Writing has been a large part of your work for many years–direct mail copy, cases for support and so on, writing that’s been used to raise millions of dollars. You also write a regular blog, yourworkinggirl.com. Why did you decide to write a novel?
The writing I do for work is very much work. Direct mail and marketing copy, for example, is empirically measured for its effectiveness in raising money, which means it has to be extraordinarily precise. Cases for support allow you to a bit more room to maneuver, but they still have a job to do besides captivate. And the blog is commentary. It’s non-fiction, based mostly on serious fact. Sometimes I write about baseball or F1 racing for fun. But a novel … well … a novel, to me, that’s like diving into the deep end of a swimming pool–thrilling and scary.
Most people think about bake sales and walk-a-thons when they think of charity. But the picture you paint in your book is that it’s a bit of a cut-throat business.
At root, the book is about a woman with huge responsibilities who is faced with worst kind of betrayal and what she does to cope, so in that respect, the theme is universal. But the book is set in the charity business. And charity is a huge business. That’s the reality of it. The nonprofit sector is the third largest employment sector in Canada after retail and manufacturing. In the U.S., it’s the second largest employment sector. Within that, there are many stories to tell, not the least of which is who makes money and the nature of our collective response to suffering.
What the Enemy Thinks contains some pretty convincing scenes of substance abuse. Did you do any particular kind of research for that?
I think I fall into the category of people who have been around a time or two. And anyone who has been in my line of work for any length of time at all doesn’t have to look very far to see how people are affected by substance abuse. It’s ubiquitous. At one end of the spectrum, you have a lot of highly functioning people who can continue to pay for their drug of choice whether it’s fine wine, cocaine or Percocet. At the other end of the spectrum, you have strung out people on the street bumming for their next hit of crack. It’s a short walk to the other side. The walk back, however, that’s an entirely different thing.
There are a lot of references to popular music in your novel. Did you think this necessary to tell the story?
I guess I could have told the story without those references, maybe, and it would still have made sense, but for me music has almost always come first. A lot of the direct mail letters I’ve written were preceded by a Springsteen song or two. When the Sony Walkman was put on the market I was overjoyed. I could now have the soundtrack I thought my life deserved! To me music is as essential as breathing or sleeping and there’s not much in the world that music won’t make better. So, for me, the music excerpts in the book add a sense of place and time.
We are introduced to a lot of compelling characters in What the Enemy Thinks You Have. Are they based on anyone you know?

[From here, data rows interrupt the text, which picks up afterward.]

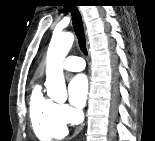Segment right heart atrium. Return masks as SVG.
Masks as SVG:
<instances>
[{"instance_id":"right-heart-atrium-1","label":"right heart atrium","mask_w":155,"mask_h":141,"mask_svg":"<svg viewBox=\"0 0 155 141\" xmlns=\"http://www.w3.org/2000/svg\"><path fill=\"white\" fill-rule=\"evenodd\" d=\"M58 114L60 119L67 124H74L79 121L80 115L67 105H58Z\"/></svg>"}]
</instances>
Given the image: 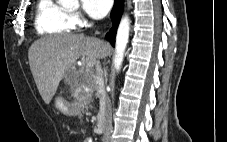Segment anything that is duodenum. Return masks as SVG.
<instances>
[{"label":"duodenum","instance_id":"duodenum-1","mask_svg":"<svg viewBox=\"0 0 227 142\" xmlns=\"http://www.w3.org/2000/svg\"><path fill=\"white\" fill-rule=\"evenodd\" d=\"M104 117H105V111H101V113L99 114L98 120L94 125V132L95 133H101L103 126H104Z\"/></svg>","mask_w":227,"mask_h":142}]
</instances>
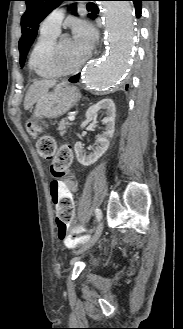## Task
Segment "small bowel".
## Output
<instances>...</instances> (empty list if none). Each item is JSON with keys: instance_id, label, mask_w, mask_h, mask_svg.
Wrapping results in <instances>:
<instances>
[{"instance_id": "obj_1", "label": "small bowel", "mask_w": 183, "mask_h": 329, "mask_svg": "<svg viewBox=\"0 0 183 329\" xmlns=\"http://www.w3.org/2000/svg\"><path fill=\"white\" fill-rule=\"evenodd\" d=\"M52 207L54 208V218H75L77 202L75 201V192L77 185L72 181L62 182L61 178H51L47 183ZM81 237H68L64 244L68 248H74Z\"/></svg>"}]
</instances>
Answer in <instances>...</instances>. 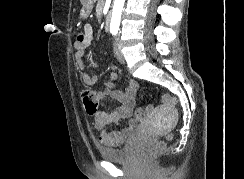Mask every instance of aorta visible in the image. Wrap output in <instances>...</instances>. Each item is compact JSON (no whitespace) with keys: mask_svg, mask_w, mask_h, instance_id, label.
Wrapping results in <instances>:
<instances>
[{"mask_svg":"<svg viewBox=\"0 0 244 179\" xmlns=\"http://www.w3.org/2000/svg\"><path fill=\"white\" fill-rule=\"evenodd\" d=\"M125 0H115L110 24V32H118Z\"/></svg>","mask_w":244,"mask_h":179,"instance_id":"1","label":"aorta"}]
</instances>
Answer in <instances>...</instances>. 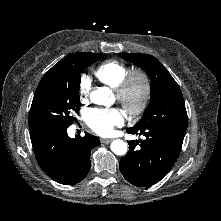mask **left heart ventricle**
Wrapping results in <instances>:
<instances>
[{
  "instance_id": "obj_1",
  "label": "left heart ventricle",
  "mask_w": 221,
  "mask_h": 221,
  "mask_svg": "<svg viewBox=\"0 0 221 221\" xmlns=\"http://www.w3.org/2000/svg\"><path fill=\"white\" fill-rule=\"evenodd\" d=\"M141 88L139 85H136L134 92H133V99L137 100L140 96Z\"/></svg>"
}]
</instances>
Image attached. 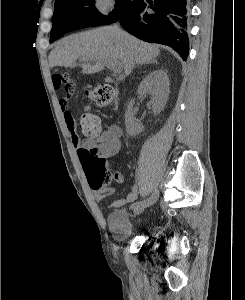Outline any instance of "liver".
<instances>
[{
	"label": "liver",
	"mask_w": 245,
	"mask_h": 300,
	"mask_svg": "<svg viewBox=\"0 0 245 300\" xmlns=\"http://www.w3.org/2000/svg\"><path fill=\"white\" fill-rule=\"evenodd\" d=\"M160 54L157 46L140 41L117 26H106L68 36L50 52V67H75L84 62L82 72L93 74L104 69V61L119 64L125 75L135 65L154 61ZM90 62H95L90 64Z\"/></svg>",
	"instance_id": "6515ba94"
}]
</instances>
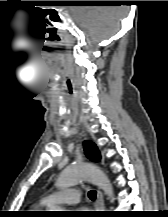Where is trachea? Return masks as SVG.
Listing matches in <instances>:
<instances>
[{"label": "trachea", "instance_id": "3493384b", "mask_svg": "<svg viewBox=\"0 0 168 217\" xmlns=\"http://www.w3.org/2000/svg\"><path fill=\"white\" fill-rule=\"evenodd\" d=\"M88 197H89L92 201H94L95 198H96V191H94V190L89 191V192H88Z\"/></svg>", "mask_w": 168, "mask_h": 217}]
</instances>
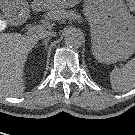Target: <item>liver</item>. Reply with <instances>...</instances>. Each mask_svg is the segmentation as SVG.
<instances>
[{"label":"liver","instance_id":"6515ba94","mask_svg":"<svg viewBox=\"0 0 135 135\" xmlns=\"http://www.w3.org/2000/svg\"><path fill=\"white\" fill-rule=\"evenodd\" d=\"M6 23L0 20V30ZM22 36L0 33V96L18 97L24 92V65L28 54L38 42L39 34Z\"/></svg>","mask_w":135,"mask_h":135}]
</instances>
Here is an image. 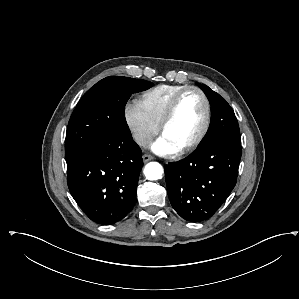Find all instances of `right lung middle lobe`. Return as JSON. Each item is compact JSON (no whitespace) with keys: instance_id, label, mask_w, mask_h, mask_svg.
Here are the masks:
<instances>
[{"instance_id":"1","label":"right lung middle lobe","mask_w":299,"mask_h":299,"mask_svg":"<svg viewBox=\"0 0 299 299\" xmlns=\"http://www.w3.org/2000/svg\"><path fill=\"white\" fill-rule=\"evenodd\" d=\"M151 86L152 83L145 80L110 76L90 88L68 123L65 141L67 163L101 143L130 138L125 105L132 93Z\"/></svg>"}]
</instances>
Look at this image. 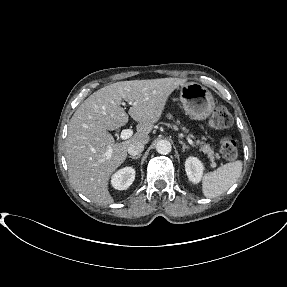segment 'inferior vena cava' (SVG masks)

I think the characters are based on everyone I know! There are bits and pieces I’ve drawn from people I grew up with, worked with, hung out with and am related to. They are hugely composite. The exception is the character of Samantha Reed, Beck Carnell’s best friend who becomes very ill. The medical aspect of that storyline is actually based on the experience of a good friend of mine.
The scenes set in Newfoundland are some of the most evocative in the book. Did you draw these from your own upbringing and family?
The presence of Newfoundland throughout the book is very much related to my own feelings about the place and how landscape forms identity. There’s one scene towards the end of the book where Beck is back in Newfoundland taking in her surroundings and thinking she could just dissolve back into the moss, dirt and trees from whence she came. Newfoundland feels like that to me. I feel like I am an extension of the physical place. And being one of many Newfoundlanders who moved away to find work, I hold in my heart an intensely romanticized ideal of the place. But any way you look at it, it’s got a lot of love and a lot of heart. For me, it’s a magical place really, where things happen in ways you don’t necessarily see anyplace else.